Personal financial management is no small task, and conflicting advice from family and friends can make it even more difficult. So how do you know you’re on the right track? We’ve laid out some basic milestones you should aim to achieve by ages 30, 40 and 50:
By the time you’re 30…
- Have mechanisms in place for saving money. You should have started an emergency savings fund with automatic deposits.
- Be enrolled in a retirement plan, whether you’re participating in your company’s 401(k) or have opened your own IRA
- Have an established credit history
- Be in the process of paying down student loans (if applicable)

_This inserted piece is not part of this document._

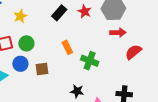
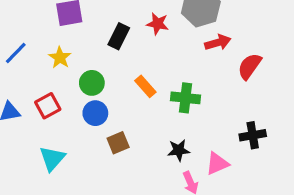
green circle: (26, 43) -> (92, 83), moved
blue circle: (20, 64) -> (95, 113), moved
brown square: (42, 69) -> (118, 143), moved

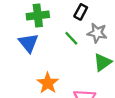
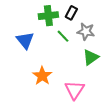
green cross: (38, 15) -> (48, 16), moved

- If you have credit card debt, be sure you don’t owe more than 25 percent of the available balance. For example, if your card has a limit of $5,000, keep your balance below $1,250. This debt-to-credit ratio has a significant impact on your credit score
By the time you’re 40…
- Have at least 90 days worth of living expenses stored in your emergency savings fund
- Have at least double your annual salary in retirement savings. For example, if you earn $40,000 a year, your retirement account should have a balance of at least $80,000
- Have a credit score of 750 or higher
- You should no longer have undergraduate student loans
- Have a Will and Power of Attorney in place
- If you have credit card debt, make sure you don’t owe more than 15 percent of the available balance
By the time you’re 50…
- Have at least five times your annual income in retirement savings
- Have short and long-term disability insurance
- Your total unsecured debt should be less than 10 percent of your available credit
- You should no longer have a car payment
- You shouldn’t owe more than 50 percent of your mortgage (and you should be on track to pay off your mortgage by age 65)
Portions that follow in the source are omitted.